In: Finance
Explain the rationale behind the Arbitrage Pricing Theory (APT) model, and discuss its empirical evidence that tests its validity
The Arbitrage Pricing Theory is a theory of asset pricing that holds that an asset's returns, can be forecasted with the linear relationship of an asset's expected returns and the macroeconomics factors that affects the asset' s risk .
The theory was created in 1986 by American economist , Stephen Ross . The APT offers analysts and investors a multi factor pricing model for Securities, based on the relationship between a financial asset's expected return and it's risks.
The APT aims to pinpoint the fair market price of a security that may be temporarily incorrectly priced.
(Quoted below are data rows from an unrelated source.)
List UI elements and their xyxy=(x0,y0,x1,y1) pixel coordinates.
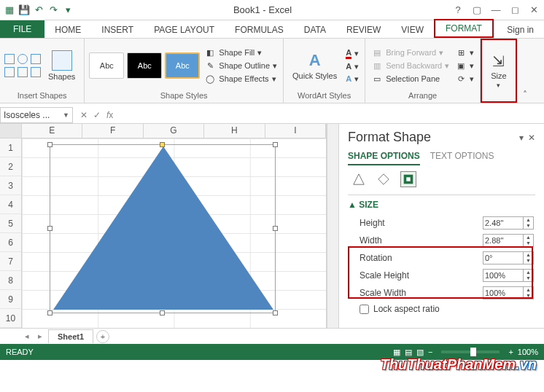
height-stepper[interactable]: ▲▼ xyxy=(524,216,534,230)
view-page-break-icon[interactable]: ▧ xyxy=(416,348,424,357)
cancel-formula-icon[interactable]: ✕ xyxy=(80,110,88,120)
cells-area[interactable] xyxy=(22,138,326,328)
style-preset-1[interactable]: Abc xyxy=(89,52,124,79)
tab-file[interactable]: FILE xyxy=(0,20,44,38)
sheet-nav-next-icon[interactable]: ▸ xyxy=(35,332,45,341)
select-all-corner[interactable] xyxy=(0,124,22,138)
row-header[interactable]: 6 xyxy=(0,233,21,252)
prop-lock-aspect[interactable]: Lock aspect ratio xyxy=(348,302,535,316)
lock-aspect-checkbox[interactable] xyxy=(360,305,369,314)
collapse-ribbon-icon[interactable]: ˄ xyxy=(517,87,533,103)
text-effects-button[interactable]: A ▾ xyxy=(344,74,360,85)
col-header[interactable]: I xyxy=(265,124,326,138)
tab-review[interactable]: REVIEW xyxy=(336,22,391,38)
rotate-button[interactable]: ⟳▾ xyxy=(454,73,475,85)
tab-view[interactable]: VIEW xyxy=(391,22,434,38)
group-button[interactable]: ▣▾ xyxy=(454,60,475,71)
name-box[interactable]: Isosceles ...▼ xyxy=(0,107,73,123)
zoom-level[interactable]: 100% xyxy=(518,348,538,356)
text-outline-button[interactable]: A ▾ xyxy=(344,61,360,72)
col-header[interactable]: G xyxy=(144,124,204,138)
section-size[interactable]: ▲ SIZE xyxy=(348,200,535,210)
text-fill-button[interactable]: A ▾ xyxy=(344,47,360,60)
shape-selection[interactable] xyxy=(50,144,276,313)
send-backward-button[interactable]: ▥Send Backward ▾ xyxy=(370,60,451,71)
tab-data[interactable]: DATA xyxy=(294,22,336,38)
scale-width-input[interactable]: 100% xyxy=(483,286,524,299)
row-header[interactable]: 4 xyxy=(0,195,21,214)
rotate-handle[interactable] xyxy=(160,142,165,147)
row-header[interactable]: 9 xyxy=(0,290,21,309)
resize-handle[interactable] xyxy=(160,310,165,315)
formula-input[interactable] xyxy=(120,107,544,123)
tab-format[interactable]: FORMAT xyxy=(434,19,494,38)
size-properties-icon[interactable] xyxy=(400,171,416,187)
row-header[interactable]: 8 xyxy=(0,271,21,290)
scale-width-stepper[interactable]: ▲▼ xyxy=(524,286,534,299)
enter-formula-icon[interactable]: ✓ xyxy=(93,110,101,120)
shape-gallery[interactable] xyxy=(4,54,41,77)
row-header[interactable]: 5 xyxy=(0,214,21,233)
save-icon[interactable]: 💾 xyxy=(18,4,31,17)
redo-icon[interactable]: ↷ xyxy=(47,4,60,17)
bring-forward-button[interactable]: ▤Bring Forward ▾ xyxy=(370,47,451,58)
view-normal-icon[interactable]: ▦ xyxy=(393,348,400,357)
scale-height-input[interactable]: 100% xyxy=(483,269,524,282)
width-input[interactable]: 2.88" xyxy=(483,234,524,247)
tab-formulas[interactable]: FORMULAS xyxy=(225,22,294,38)
align-button[interactable]: ⊞▾ xyxy=(454,47,475,58)
shape-effects-button[interactable]: ◯Shape Effects ▾ xyxy=(203,73,279,85)
row-header[interactable]: 7 xyxy=(0,252,21,271)
selection-pane-button[interactable]: ▭Selection Pane xyxy=(370,73,451,85)
sheet-nav-prev-icon[interactable]: ◂ xyxy=(22,332,32,341)
isosceles-triangle-shape[interactable] xyxy=(53,146,273,310)
vertical-scrollbar[interactable] xyxy=(327,124,338,328)
effects-icon[interactable] xyxy=(376,171,392,187)
col-header[interactable]: E xyxy=(22,124,82,138)
resize-handle[interactable] xyxy=(47,310,53,315)
fill-line-icon[interactable] xyxy=(351,171,367,187)
resize-handle[interactable] xyxy=(47,142,53,147)
tab-shape-options[interactable]: SHAPE OPTIONS xyxy=(348,151,420,165)
rotation-stepper[interactable]: ▲▼ xyxy=(524,251,534,264)
rotation-input[interactable]: 0° xyxy=(483,251,524,264)
signin-link[interactable]: Sign in xyxy=(497,22,544,38)
zoom-slider[interactable] xyxy=(441,350,500,353)
ribbon-display-icon[interactable]: ▢ xyxy=(470,4,484,15)
fx-icon[interactable]: fx xyxy=(106,110,113,120)
resize-handle[interactable] xyxy=(47,226,53,231)
scale-height-stepper[interactable]: ▲▼ xyxy=(524,269,534,282)
style-preset-3[interactable]: Abc xyxy=(165,52,200,79)
shape-outline-button[interactable]: ✎Shape Outline ▾ xyxy=(203,60,279,71)
row-header[interactable]: 1 xyxy=(0,138,21,157)
quick-styles-button[interactable]: A Quick Styles xyxy=(288,48,341,83)
row-header[interactable]: 2 xyxy=(0,157,21,176)
pane-menu-icon[interactable]: ▾ xyxy=(519,133,524,143)
style-preset-2[interactable]: Abc xyxy=(127,52,162,79)
pane-close-icon[interactable]: ✕ xyxy=(528,133,535,143)
close-icon[interactable]: ✕ xyxy=(526,4,541,15)
view-page-layout-icon[interactable]: ▤ xyxy=(405,348,412,357)
help-icon[interactable]: ? xyxy=(451,4,465,15)
col-header[interactable]: F xyxy=(82,124,143,138)
sheet-tab[interactable]: Sheet1 xyxy=(48,329,93,343)
resize-handle[interactable] xyxy=(273,142,278,147)
worksheet-grid[interactable]: E F G H I 1 2 3 4 5 6 7 8 9 10 xyxy=(0,124,327,328)
shapes-button[interactable]: Shapes xyxy=(44,47,79,84)
shape-fill-button[interactable]: ◧Shape Fill ▾ xyxy=(203,47,279,58)
tab-page-layout[interactable]: PAGE LAYOUT xyxy=(144,22,225,38)
col-header[interactable]: H xyxy=(204,124,265,138)
tab-text-options[interactable]: TEXT OPTIONS xyxy=(430,151,494,165)
row-header[interactable]: 3 xyxy=(0,176,21,195)
resize-handle[interactable] xyxy=(273,310,278,315)
zoom-out-icon[interactable]: − xyxy=(428,348,432,356)
height-input[interactable]: 2.48" xyxy=(483,216,524,230)
zoom-in-icon[interactable]: + xyxy=(508,348,513,356)
resize-handle[interactable] xyxy=(273,226,278,231)
undo-icon[interactable]: ↶ xyxy=(32,4,45,17)
customize-qat-icon[interactable]: ▾ xyxy=(61,4,74,17)
row-header[interactable]: 10 xyxy=(0,309,21,328)
minimize-icon[interactable]: — xyxy=(489,4,503,15)
tab-home[interactable]: HOME xyxy=(44,22,91,38)
restore-icon[interactable]: ◻ xyxy=(508,4,522,15)
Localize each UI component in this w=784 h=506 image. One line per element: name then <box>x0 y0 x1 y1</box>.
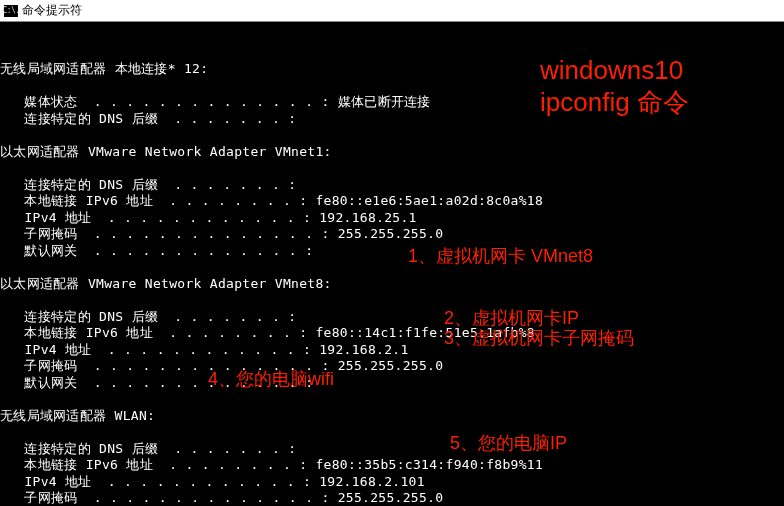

It assumes that market action is less than always perfectly efficient and therefore occasionally results in assets being mispriced- either overvalued or undervalued- fir a brief period of time.
However market action should eventually correct the situation, moving price back to its fair market value to an arbitrageur temporarily mispriced securities represent a short- term opportunity to profit virtually risk- free.
I take an empirical evidence of APT in the Japanese equity market using Japanese macroeconomics factors.
Factors exmined include
1. Industrial production
2. Inflation
3. Investor confidence
4. Interest rate
5. Foreign exchange
6. Oil price
These are chosen in view of a simple financial theory of asset pricing.
Our procedure allows us to examine the international robustness of theory and hence to compare the results with those for the U.S. Evidence of the risk premia on multiple factors is presented. Priced and non- priced factors in the Japanese economy are also discussed.
We further test the validity of the CAPM beta in this context. The result shows that the CAPM beta does not capture any extra risk that may have been missed by the macroeconomic factors.